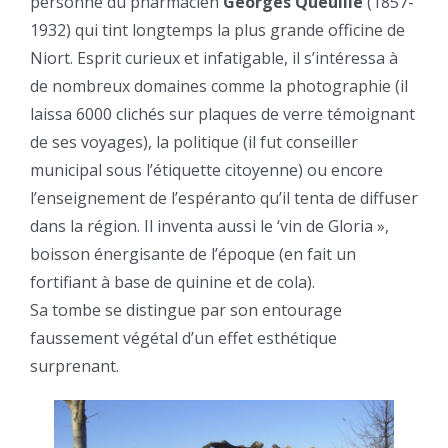
personne du pharmacien
Georges Queuille
(1857-
1932) qui tint longtemps la plus grande officine de
Niort. Esprit curieux et infatigable, il s’intéressa à
de nombreux domaines comme la photographie (il
laissa 6000 clichés sur plaques de verre témoignant
de ses voyages), la politique (il fut conseiller
municipal sous l’étiquette citoyenne) ou encore
l’enseignement de l’espéranto qu’il tenta de diffuser
dans la région. Il inventa aussi le ‘vin de Gloria »,
boisson énergisante de l’époque (en fait un
fortifiant à base de quinine et de cola).
Sa tombe se distingue par son entourage
faussement végétal d’un effet esthétique
surprenant.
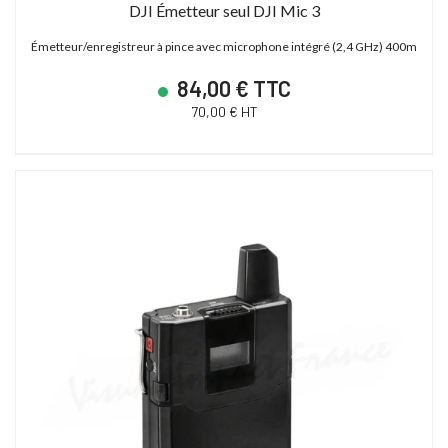
DJI Émetteur seul DJI Mic 3
Émetteur/enregistreur à pince avec microphone intégré (2,4 GHz) 400m
84,00 € TTC
70,00 € HT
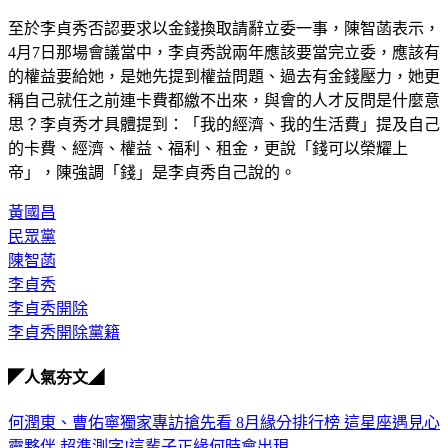
至於李貞秀否認要求以金錢換取請辭立委一事，陳智菡表示，
4月7日那場會議當中，李貞秀說兩年應該要當完立委，應該有
的權益要給她，是她先提到權益問題、過去有金錢壓力，她更
稱自己就任之前連卡費都繳不出來，與會的人才反問是什麼意
思？李貞秀才具體提到：「我的經濟、我的生活費」提及自己
的卡費、經濟、權益、福利、租金，更說「錢可以榮耀上
帝」，陳強調「錢」是李貞秀自己說的。
黃國昌
民眾黨
陳智菡
李貞秀
李貞秀開除
李貞秀開除黨籍
◤人氣夯文◢
何潤東、曹佑寧獨家專訪搶先看
8月緣分排行榜 這星座遇見心
靈夥伴
超準測字!這輩子正緣何時會出現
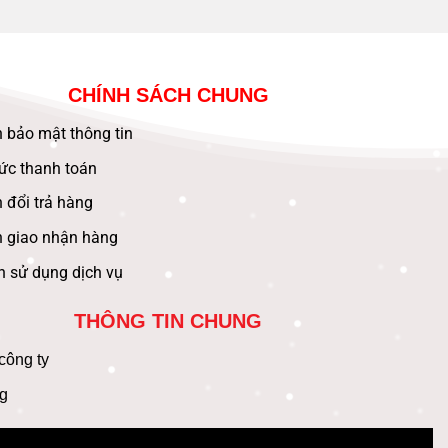
CHÍNH SÁCH CHUNG
 bảo mật thông tin
ức thanh toán
 đổi trả hàng
h giao nhận hàng
n sử dụng dịch vụ
THÔNG TIN CHUNG
 công ty
g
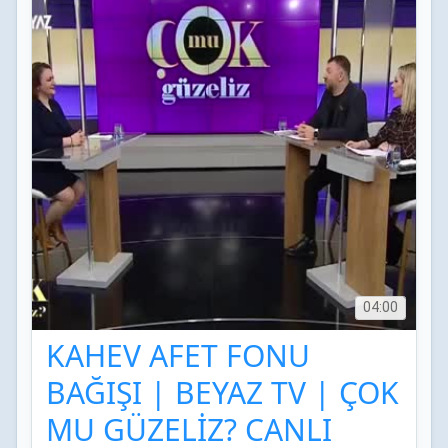
04:00
KAHEV AFET FONU
BAĞIŞI | BEYAZ TV | ÇOK
MU GÜZELİZ? CANLI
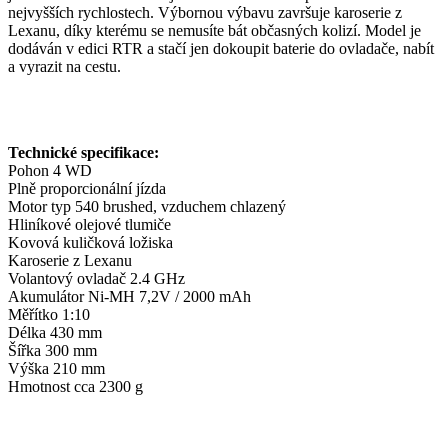
nejvyšších rychlostech. Výbornou výbavu završuje karoserie z
Lexanu, díky kterému se nemusíte bát občasných kolizí. Model je
dodáván v edici RTR a stačí jen dokoupit baterie do ovladače, nabít
a vyrazit na cestu.
Technické specifikace:
Pohon 4 WD
Plně proporcionální jízda
Motor typ 540 brushed, vzduchem chlazený
Hliníkové olejové tlumiče
Kovová kuličková ložiska
Karoserie z Lexanu
Volantový ovladač 2.4 GHz
Akumulátor Ni-MH 7,2V / 2000 mAh
Měřítko 1:10
Délka 430 mm
Šířka 300 mm
Výška 210 mm
Hmotnost cca 2300 g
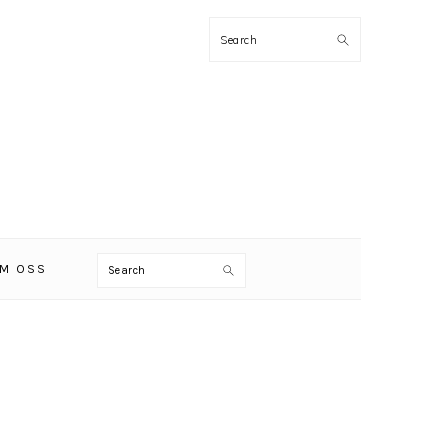
Search
Search
M OSS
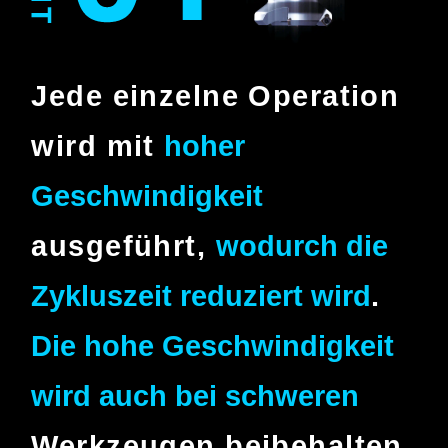
Jede einzelne Operation
wird
mit
hoher
Geschwindigkeit
ausgeführt,
wodurch die
Zykluszeit reduziert wird
.
Die hohe Geschwindigkeit
wird auch bei schweren
Werkzeugen beibehalten.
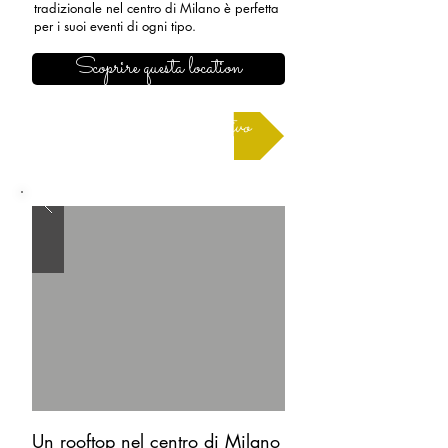
tradizionale nel centro di Milano è perfetta
per i suoi eventi di ogni tipo.
Scoprire questa location
Richiedere un preventivo
Un rooftop nel centro di Milano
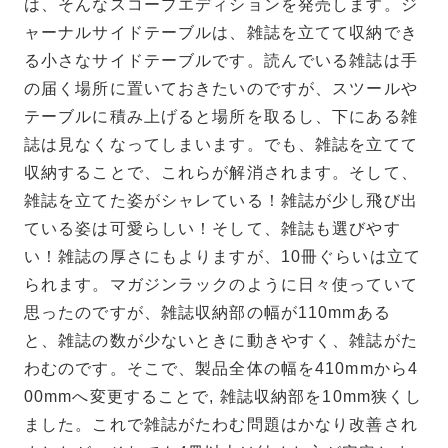
は、そんなスコープエディションを発売します。ジ
ャーナルサイドテーブルは、雑誌を立てて収納でき
る小さなサイドテーブルです。読んでいる雑誌は手
の届く場所に置いておきたいのですが、スツールや
テーブルに積み上げると場所を取るし、下にある雑
誌は見なくなってしまいます。でも、雑誌を立てて
収納することで、これらが解消されます。そして、
雑誌を立てた姿がシャレている！雑誌が少し飛び出
ている姿は可愛らしい！そして、雑誌も選びやす
い！雑誌の厚さにもよりますが、10冊ぐらいは立て
られます。マガジンラックのように日々使っていて
思ったのですが、雑誌収納部の幅が110mmある
と、雑誌の数が少ないときに動きやすく、雑誌がた
わむのです。そこで、製品全体の幅を410mmから4
00mmへ変更することで, 雑誌収納部を10mm狭くし
ました。これで雑誌がたわむ問題はかなり改善され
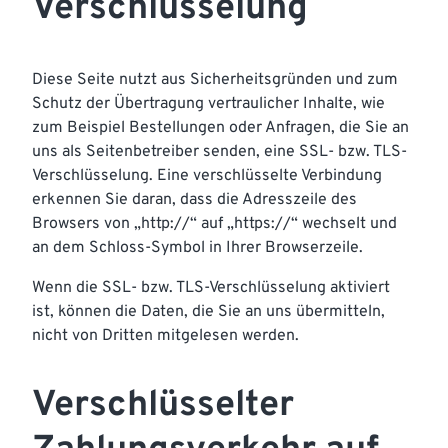
Verschlüsselung
Diese Seite nutzt aus Sicherheitsgründen und zum
Schutz der Übertragung vertraulicher Inhalte, wie
zum Beispiel Bestellungen oder Anfragen, die Sie an
uns als Seitenbetreiber senden, eine SSL- bzw. TLS-
Verschlüsselung. Eine verschlüsselte Verbindung
erkennen Sie daran, dass die Adresszeile des
Browsers von „http://“ auf „https://“ wechselt und
an dem Schloss-Symbol in Ihrer Browserzeile.
Wenn die SSL- bzw. TLS-Verschlüsselung aktiviert
ist, können die Daten, die Sie an uns übermitteln,
nicht von Dritten mitgelesen werden.
Verschlüsselter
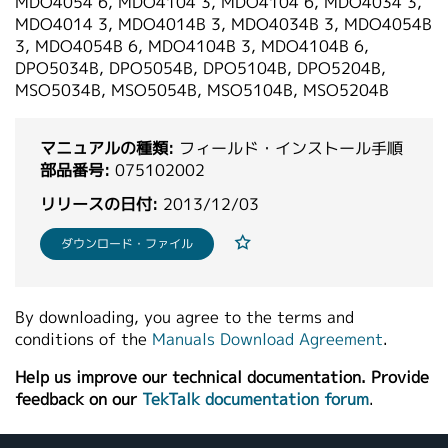
MDO4054 6, MDO4104 3, MDO4104 6, MDO4034 3,
繁體中文
MDO4014 3, MDO4014B 3, MDO4034B 3, MDO4054B
3, MDO4054B 6, MDO4104B 3, MDO4104B 6,
DPO5034B, DPO5054B, DPO5104B, DPO5204B,
MSO5034B, MSO5054B, MSO5104B, MSO5204B
マニュアルの種類:
フィールド・インストール手順
部品番号:
075102002
リリースの日付:
2013/12/03
ダウンロード・ファイル
By downloading, you agree to the terms and
conditions of the
Manuals Download Agreement
.
Help us improve our technical documentation. Provide
feedback on our
TekTalk documentation forum
.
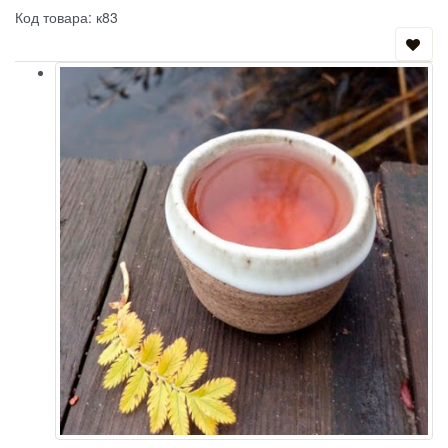
Код товара: к83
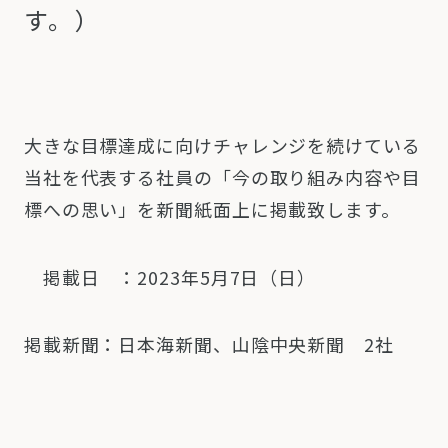
す。）
大きな目標達成に向けチャレンジを続けている
当社を代表する社員の「今の取り組み内容や目
標への思い」を新聞紙面上に掲載致します。
掲載日 ：2023年5月7日（日）
掲載新聞：日本海新聞、山陰中央新聞 2社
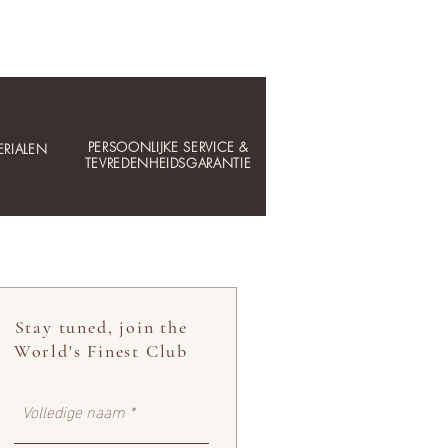
PERSOONLIJKE SERVICE &
RIALEN
TEVREDENHEIDSGARANTIE
Stay tuned, join the
World's Finest Club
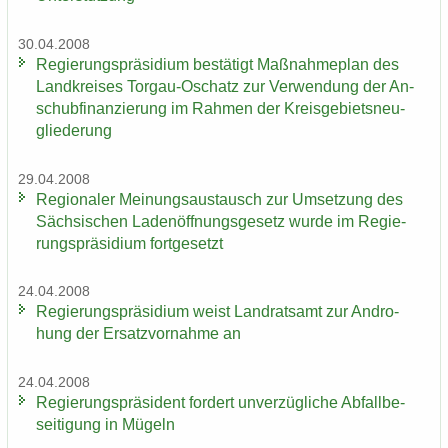
30.04.2008
Re­gie­rungs­prä­si­di­um be­stä­tigt Maß­nah­me­plan des
Land­krei­ses Torgau-​Oschatz zur Ver­wen­dung der An­
schub­fi­nan­zie­rung im Rah­men der Kreis­ge­biets­neu­
glie­de­rung
29.04.2008
Re­gio­na­ler Mei­nungs­aus­tausch zur Um­set­zung des
Säch­si­schen La­den­öff­nungs­ge­setz wurde im Re­gie­
rungs­prä­si­di­um fort­ge­setzt
24.04.2008
Re­gie­rungs­prä­si­di­um weist Land­rats­amt zur An­dro­
hung der Er­satz­vor­nah­me an
24.04.2008
Re­gie­rungs­prä­si­dent for­dert un­ver­züg­li­che Ab­fall­be­
sei­ti­gung in Mü­geln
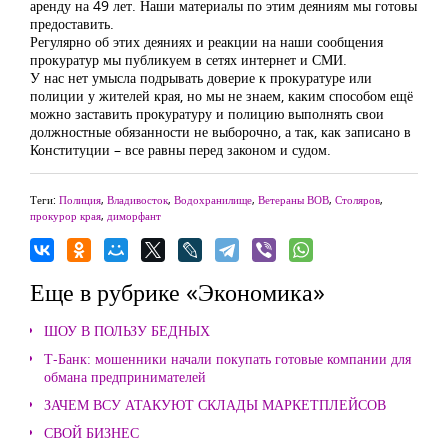
аренду на 49 лет. Наши материалы по этим деяниям мы готовы
предоставить.
Регулярно об этих деяниях и реакции на наши сообщения
прокуратур мы публикуем в сетях интернет и СМИ.
У нас нет умысла подрывать доверие к прокуратуре или
полиции у жителей края, но мы не знаем, каким способом ещё
можно заставить прокуратуру и полицию выполнять свои
должностные обязанности не выборочно, а так, как записано в
Конституции – все равны перед законом и судом.
Теги:
Полиция
,
Владивосток
,
Водохранилище
,
Ветераны ВОВ
,
Столяров
,
прокурор края
,
диморфант
Еще в рубрике «Экономика»
ШОУ В ПОЛЬЗУ БЕДНЫХ
Т-Банк: мошенники начали покупать готовые компании для
обмана предпринимателей
ЗАЧЕМ ВСУ АТАКУЮТ СКЛАДЫ МАРКЕТПЛЕЙСОВ
СВОЙ БИЗНЕС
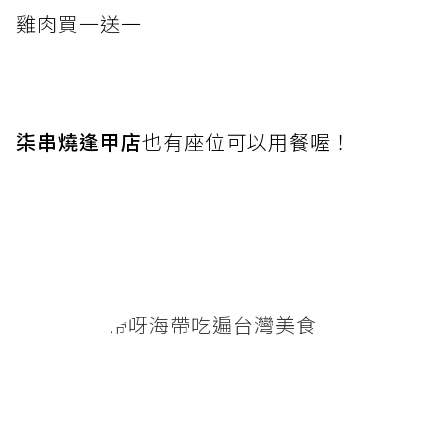
雞肉買一送
一
柒串燒逢甲店
也有座位可以用餐喔！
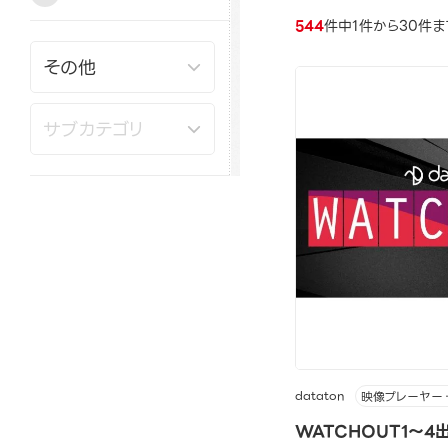
544
件中1件から30件
dataton
映像プレーヤー
WATCHOUT1～4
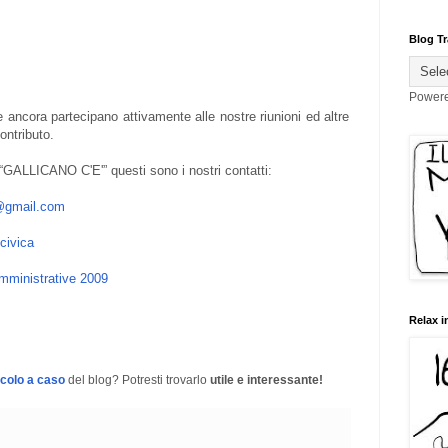
Blog Tr
Power
re ancora partecipano attivamente alle nostre riunioni ed altre
ontributo.
i “GALLICANO C'E'” questi sono i nostri contatti:
o@gmail.com
civica
mministrative 2009
Relax i
icolo a caso
del blog? Potresti trovarlo
utile e interessante!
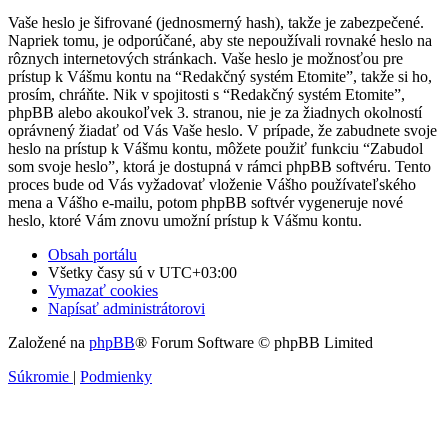
Vaše heslo je šifrované (jednosmerný hash), takže je zabezpečené.
Napriek tomu, je odporúčané, aby ste nepoužívali rovnaké heslo na
rôznych internetových stránkach. Vaše heslo je možnosťou pre
prístup k Vášmu kontu na “Redakčný systém Etomite”, takže si ho,
prosím, chráňte. Nik v spojitosti s “Redakčný systém Etomite”,
phpBB alebo akoukoľvek 3. stranou, nie je za žiadnych okolností
oprávnený žiadať od Vás Vaše heslo. V prípade, že zabudnete svoje
heslo na prístup k Vášmu kontu, môžete použiť funkciu “Zabudol
som svoje heslo”, ktorá je dostupná v rámci phpBB softvéru. Tento
proces bude od Vás vyžadovať vloženie Vášho používateľského
mena a Vášho e-mailu, potom phpBB softvér vygeneruje nové
heslo, ktoré Vám znovu umožní prístup k Vášmu kontu.
Obsah portálu
Všetky časy sú v
UTC+03:00
Vymazať cookies
Napísať administrátorovi
Založené na
phpBB
® Forum Software © phpBB Limited
Súkromie
|
Podmienky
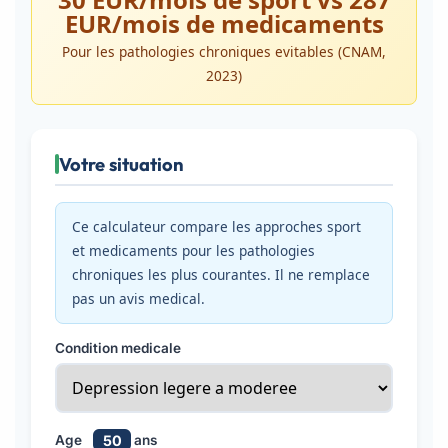
EUR/mois de medicaments
Pour les pathologies chroniques evitables (CNAM,
2023)
Votre situation
Ce calculateur compare les approches sport
et medicaments pour les pathologies
chroniques les plus courantes. Il ne remplace
pas un avis medical.
Condition medicale
50
Age
ans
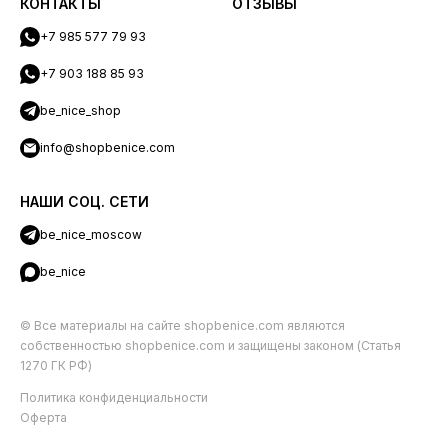
КОНТАКТЫ
ОТЗЫВЫ
+7 985 577 79 93
+7 903 188 85 93
be_nice_shop
info@shopbenice.com
НАШИ СОЦ. СЕТИ
be_nice_moscow
be_nice
© Все материалы на сайте shopbenice.com являются
собственностью shopbenice.com и защищены законом (Статья
1270 ГК РФ)
Политика конфиденциальности
Оферта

**TASK STATEMENT:**
Please return only the lines from the one with "собственностью shopbenice.com и" through the end of the listing, each exactly as written, first and last included.

**FINAL ANSWER:**
собственностью shopbenice.com и защищены законом (Статья
1270 ГК РФ)
Политика конфиденциальности
Оферта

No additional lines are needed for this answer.